La forma piana, governata, nella maggior parte, dall’endecasillabo, coesiste con lo spirito; quanto al verbo apparire, esso apre la via alla comprensione piena della lirica, che bacia il nuovo domani, che avrà i colori dell’arcobaleno. Rodi si preoccupa di ricordare che il vento dell’ignoto si era soffermato prima di cominciare a ricacciare le paure, illuminando un evidente significato simbolico, poiché il vento si lega all'idea della perfezione, all’ingenuità dell’incoscienza degli eroi.

In questo, come abbiamo affermato prima, Rodi mette in campo una duplice struttura concentrica,su cui si modellano le immagini sovrapposte dell'organizzazione topologica e di quella narratologica. Il tema della ricerca si muove su entrambe le strutture, con linee orientate verso l'esterno, ma il récit evocato dalla lirica risulta subordinato all'interazione con l'istanza metapoetica. La libertà ricercata dalle lacrime cristallizzate e il vento dell’ignoto diventa virtuosistico raddoppiamento, della ricerca della stessa libertà dai canoni classici della poesia, attuata attraverso la comunicazione fra i livelli di realtà.

«Chimiche reazioni si fecero insistenti

per divenire sabbia già caduta

dalla parte più bassa della clessidra».

Il rapporto di potere fra autore e parole vengono in un certo modo stravolti: l'onniscienza del primo è ridistribuita equamente fra i due termini ed il controllo della narrazione è assunto interamente dall'autore.

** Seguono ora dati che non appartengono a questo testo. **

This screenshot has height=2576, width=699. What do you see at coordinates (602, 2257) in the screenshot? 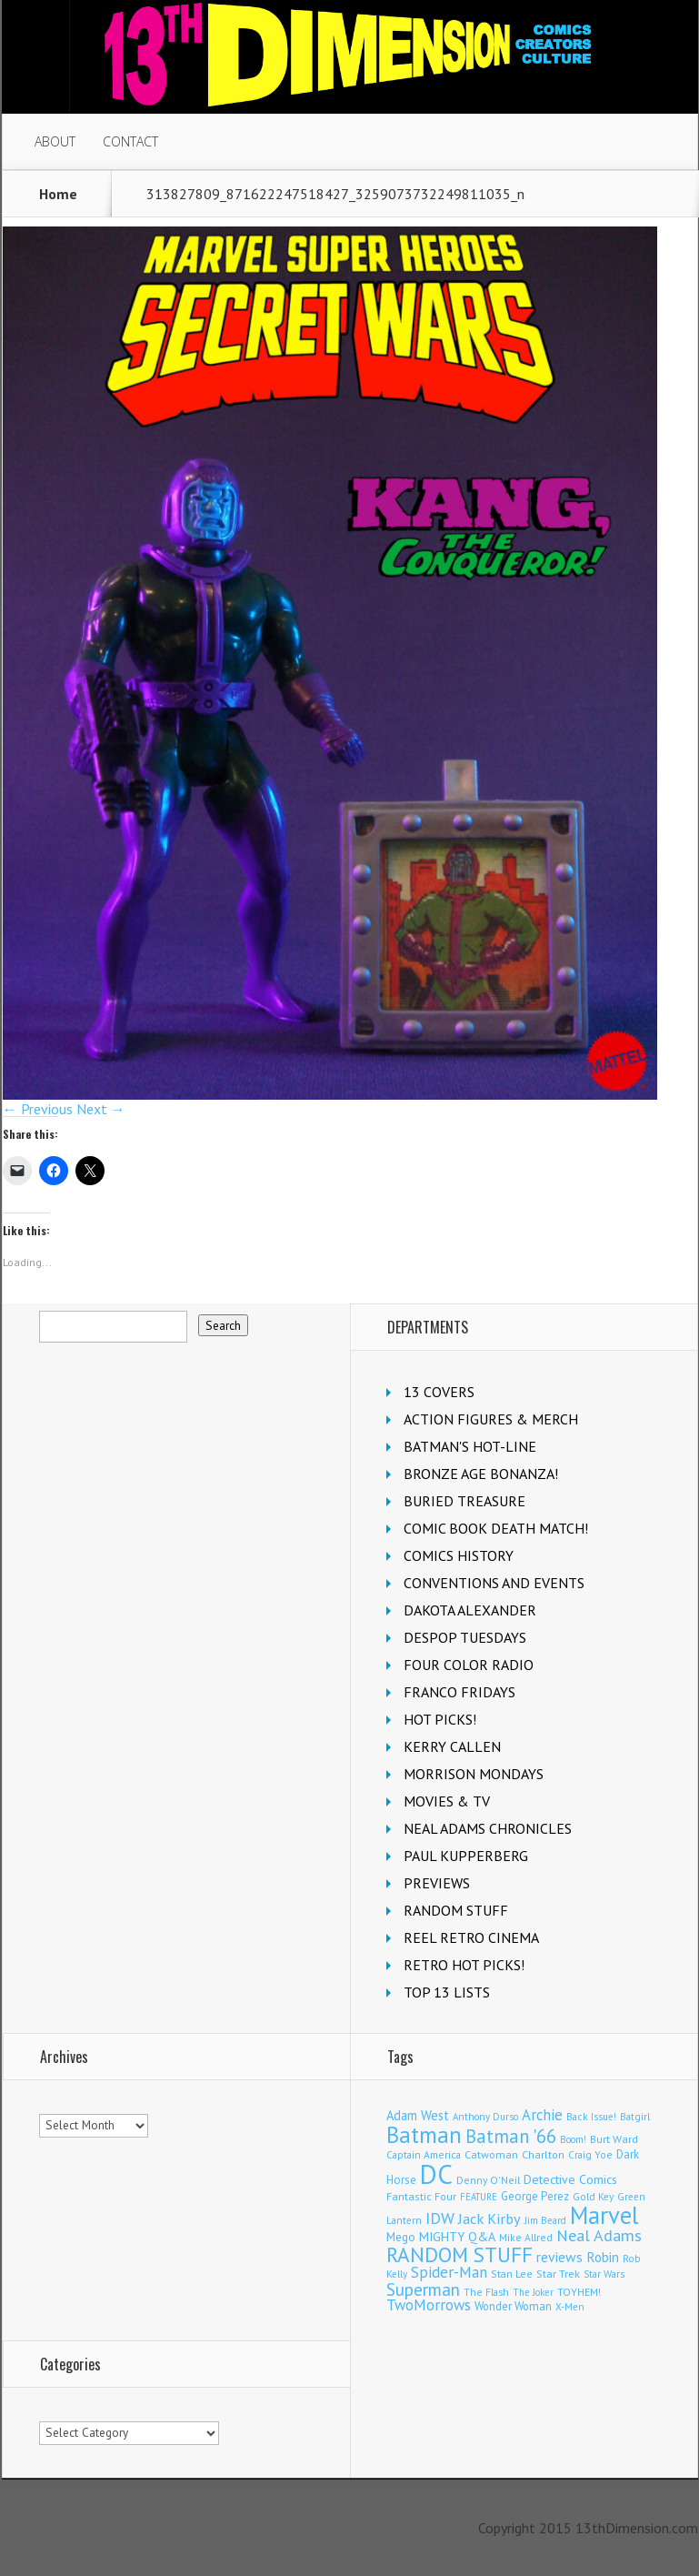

Il questo modo, la sua instancabile ricerca assume un valore antonomastico tale da poter essere tradotto in termini formali e pilotare il gioco della metafora, che abbellisce e ingentilisce la lirica, come una bella donna che si appronta a sedurre l’uomo che ama.

Il canto rodiano come termine di confronto con la corrente poetica attuale, svela, con argomentazioni persuasive, la strategia dell'autore che offre e promuove la propria opera. Penso che con questo comportamento, Rodi abbia ragione nell’offrire la lirica, secondo il suo giudizio, senza lasciarsi influenzare dalla limitazione che potrebbero imporre i lettori.

«La speranza che questa strada si possa percorrere occorre sia tenuta viva, in ogni modo...» Afferma decisamente Arturo Ferrara Viotti.